Entity resolution in Siren Investigate
Siren entity resolution (ER) identifies different records that refer to the same real-world entity, even when variations exist in the data. For example, it can recognize that two records: one listing "John Smith" and another as "Jon Smyth", actually refer to the same individual, despite the differences in name spelling. By linking these seemingly distinct records, Siren uncovers hidden relationships and connections within the data, empowering users to conduct more thorough investigations, improve data quality, and gain deeper insights into complex datasets.
You can use then use entity resolution in Siren Search to remove clutter from your search results. See Entity resolution in Siren Search results.
Getting started
Siren supports data produced by entity resolution software such as Senzing. You can import this data to an index in Elasticsearch. Using this index, you can create an entity table within Siren Investigate.

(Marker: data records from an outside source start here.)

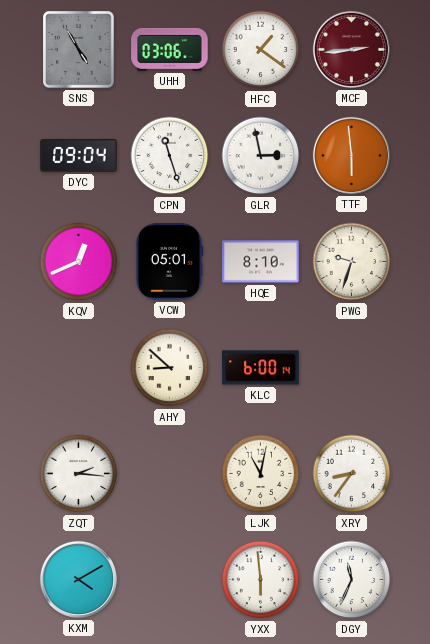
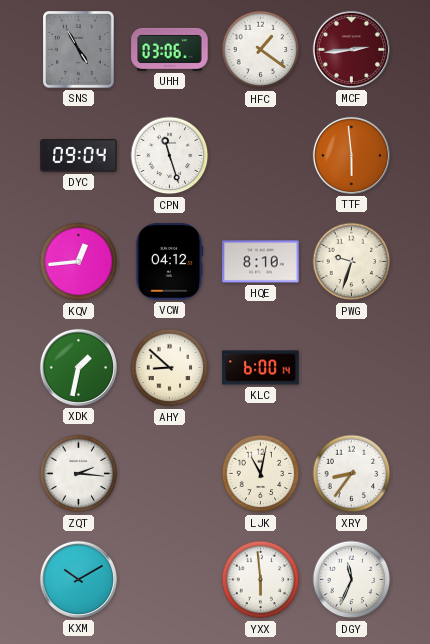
GLR: 2:58 -> none
KQV: 12:41 -> 12:44
VCW: 05:01 -> 04:12
XDK: none -> 1:32
KXM: 4:10 -> 10:10
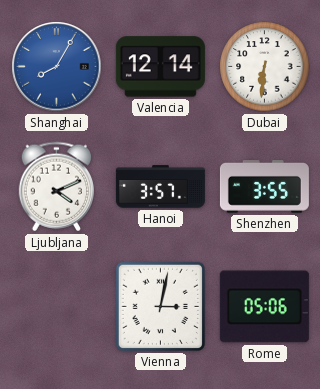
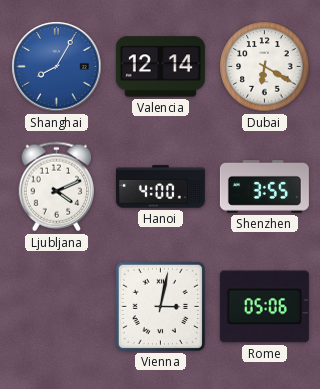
Dubai: 6:31 -> 6:20
Hanoi: 3:57 -> 4:00
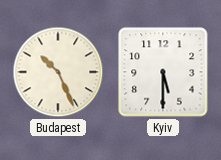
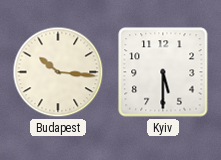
Budapest: 10:26 -> 10:16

The documents within this index contain references to other documents in your data model.
To set up and use entity resolution in Siren Investigate, do the following:
-
Enable ER on an entity table.
-
Ensure you understand the data.
-
Create ER types in Advanced Settings.
-
Create ER enabled relations in Data model.
-
Use entity resolution on equivalent records in Siren Search results.
These steps are explained in the following sections using the example below:
Enabling ER on an entity table
The entity2record
table in the example contains data from the entity resolution software. But you must tell Investigate to use it as an entity resolution (ER) table. ER tables utilize ER types and relations to support the entity resolution process.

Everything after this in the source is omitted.